• _Work required_: Below are some records. Return exactly the lines from the one containing "Restructured" through the one containing "summary.mvgam_forecast()", both included, and only those.

START Material provided

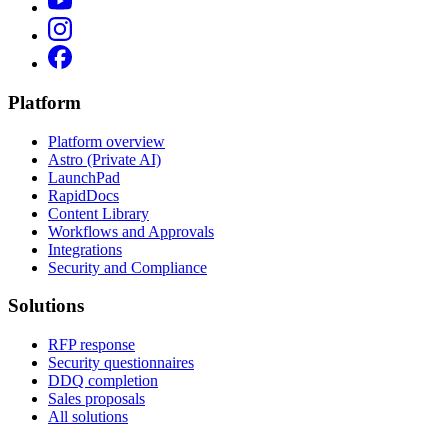
Platform
Platform overview
Astro (Private AI)
LaunchPad
RapidDocs
Content Library
Workflows and Approvals
Integrations
Security and Compliance
Solutions
RFP response
Security questionnaires
DDQ completion
Sales proposals
All solutions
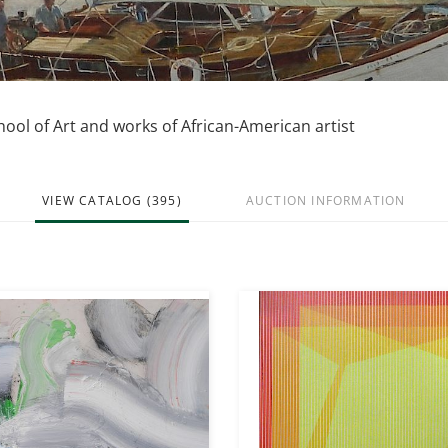
hool of Art and works of African-American artist
VIEW CATALOG (395)
AUCTION INFORMATION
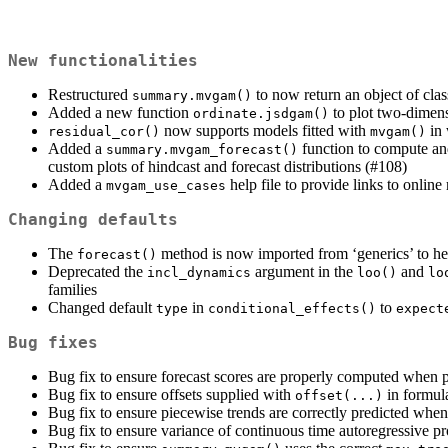
New functionalities
Restructured
to now return an object of cla
summary.mvgam()
Added a new function
to plot two-dimensi
ordinate.jsdgam()
now supports models fitted with
in 
residual_cor()
mvgam()
Added a
function to compute and 
summary.mvgam_forecast()
custom plots of hindcast and forecast distributions (#108)
Added a
help file to provide links to onlin
mvgam_use_cases
Changing defaults
The
method is now imported from ‘generics’ to hel
forecast()
Deprecated the
argument in the
and
incl_dynamics
loo()
lo
families
Changed default
in
to
type
conditional_effects()
expect
Bug fixes
Bug fix to ensure forecast scores are properly computed when pl
Bug fix to ensure offsets supplied with
in formul
offset(...)
Bug fix to ensure piecewise trends are correctly predicted whe
Bug fix to ensure variance of continuous time autoregressive p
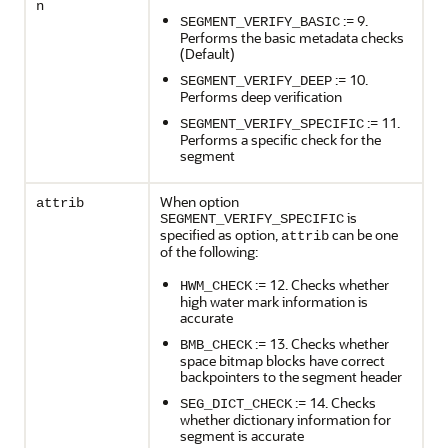
n
:= 9.
SEGMENT_VERIFY_BASIC
Performs the basic metadata checks
(Default)
:= 10.
SEGMENT_VERIFY_DEEP
Performs deep verification
:= 11.
SEGMENT_VERIFY_SPECIFIC
Performs a specific check for the
segment
When option
attrib
is
SEGMENT_VERIFY_SPECIFIC
specified as option,
can be one
attrib
of the following:
:= 12. Checks whether
HWM_CHECK
high water mark information is
accurate
:= 13. Checks whether
BMB_CHECK
space bitmap blocks have correct
backpointers to the segment header
:= 14. Checks
SEG_DICT_CHECK
whether dictionary information for
segment is accurate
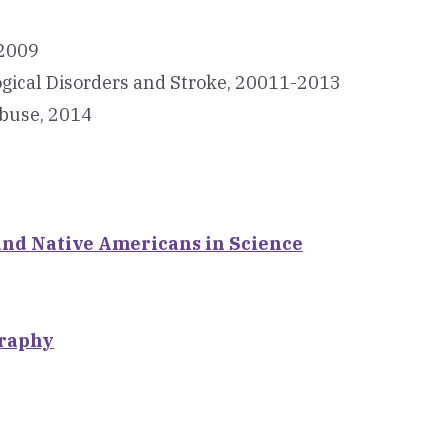
-2009
logical Disorders and Stroke, 20011-2013
Abuse, 2014
and Native Americans in Science
graphy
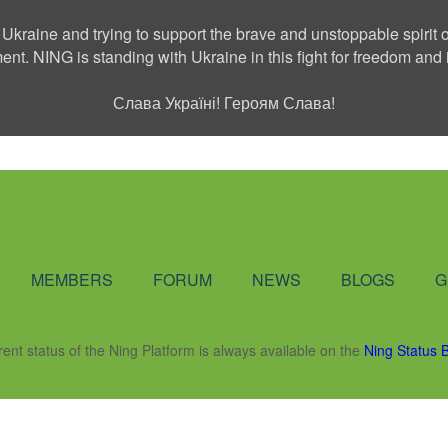
 Ukraine and trying to support the brave and unstoppable spirit o
ment. NING is standing with Ukraine in this fight for freedom a
Слава Україні! Героям Слава!
Social Network
MEMBERS
FORUM
NEWS
BLOGS
G
rent status of the Ning Platform is always available on the
Ning Status 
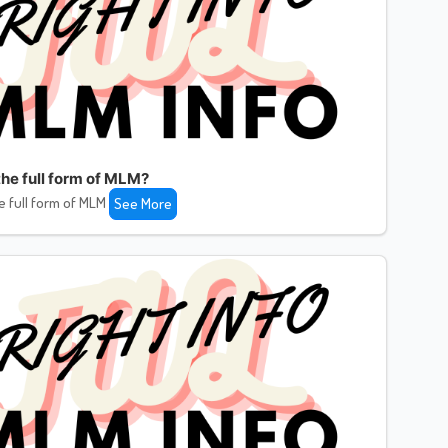
the full form of MLM?
e full form of MLM
See More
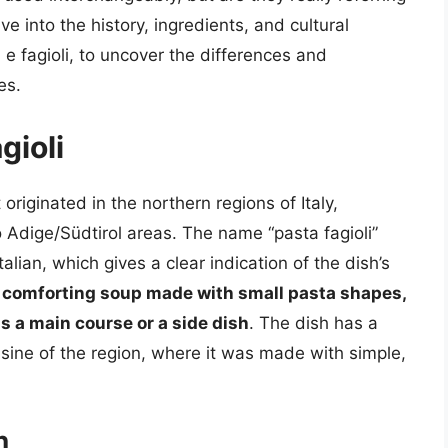
lve into the history, ingredients, and cultural
 e fagioli, to uncover the differences and
es.
gioli
t originated in the northern regions of Italy,
o Adige/Südtirol areas. The name “pasta fagioli”
talian, which gives a clear indication of the dish’s
ty, comforting soup made with small pasta shapes,
s a main course or a side dish
. The dish has a
isine of the region, where it was made with simple,
n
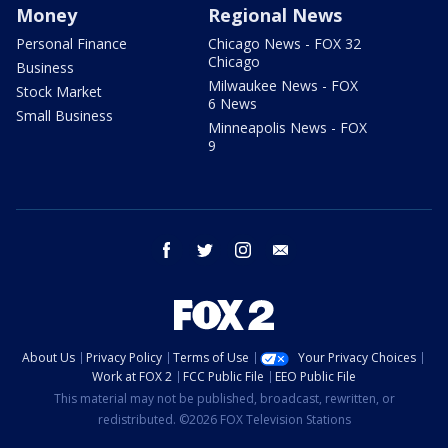
Money
Regional News
Personal Finance
Chicago News - FOX 32
Chicago
Business
Milwaukee News - FOX
Stock Market
6 News
Small Business
Minneapolis News - FOX
9
facebook
twitter
instagram
email
About Us
Privacy Policy
Terms of Use
Your Privacy Choices
Work at FOX 2
FCC Public File
EEO Public File
This material may not be published, broadcast, rewritten, or
redistributed. ©2026 FOX Television Stations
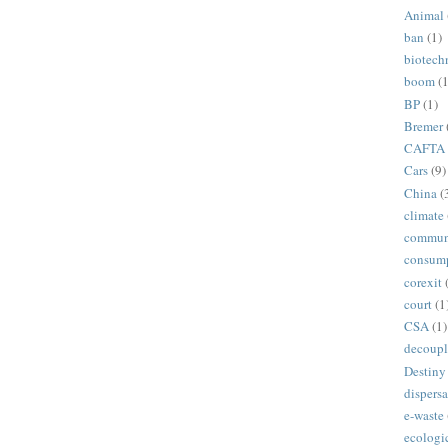
Animal
ban
(1)
biotech
boom
(1
BP
(1)
Bremer
CAFTA
Cars
(9)
China
(
climate
commun
consum
corexit
court
(1
CSA
(1)
decoupl
Destiny
dispersa
e-waste
ecologi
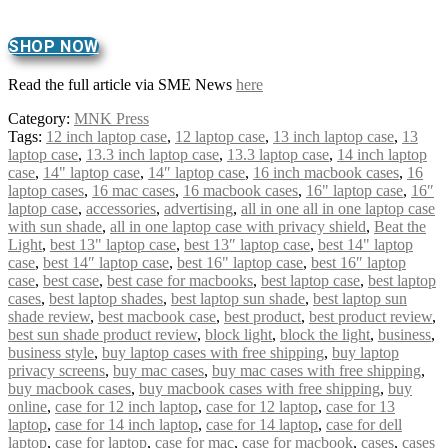
SHOP NOW
Read the full article via SME News
here
Category:
MNK Press
Tags:
12 inch laptop case
,
12 laptop case
,
13 inch laptop case
,
13
laptop case
,
13.3 inch laptop case
,
13.3 laptop case
,
14 inch laptop
case
,
14" laptop case
,
14″ laptop case
,
16 inch macbook cases
,
16
laptop cases
,
16 mac cases
,
16 macbook cases
,
16" laptop case
,
16″
laptop case
,
accessories
,
advertising
,
all in one all in one laptop case
with sun shade
,
all in one laptop case with privacy shield
,
Beat the
Light
,
best 13" laptop case
,
best 13″ laptop case
,
best 14" laptop
case
,
best 14″ laptop case
,
best 16" laptop case
,
best 16″ laptop
case
,
best case
,
best case for macbooks
,
best laptop case
,
best laptop
cases
,
best laptop shades
,
best laptop sun shade
,
best laptop sun
shade review
,
best macbook case
,
best product
,
best product review
,
best sun shade product review
,
block light
,
block the light
,
business
,
business style
,
buy laptop cases with free shipping
,
buy laptop
privacy screens
,
buy mac cases
,
buy mac cases with free shipping
,
buy macbook cases
,
buy macbook cases with free shipping
,
buy
online
,
case for 12 inch laptop
,
case for 12 laptop
,
case for 13
laptop
,
case for 14 inch laptop
,
case for 14 laptop
,
case for dell
laptop
,
case for laptop
,
case for mac
,
case for macbook
,
cases
,
cases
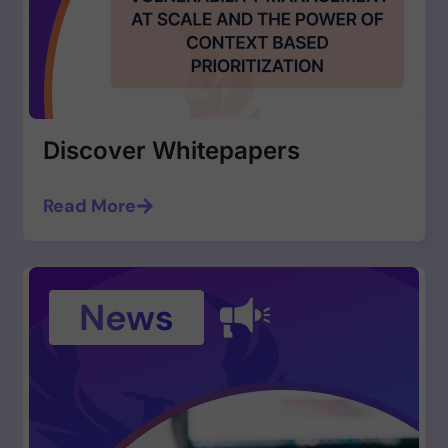
Discover Whitepapers
Read More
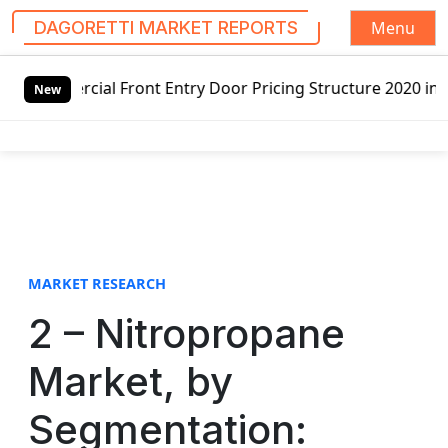
Menu
DAGORETTI MARKET REPORTS
S
Front Entry Door Pricing Structure 2020 in Global Market 
k
New
i
p
t
o
c
o
n
t
MARKET RESEARCH
e
2 – Nitropropane
n
t
Market, by
Segmentation:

END Material provided

• _Solution to the problem_:
Restructured
to now return an object of cla
summary.mvgam()
Added a new function
to plot two-dimensi
ordinate.jsdgam()
now supports models fitted with
in 
residual_cor()
mvgam()
Added a
function to compute and 
summary.mvgam_forecast()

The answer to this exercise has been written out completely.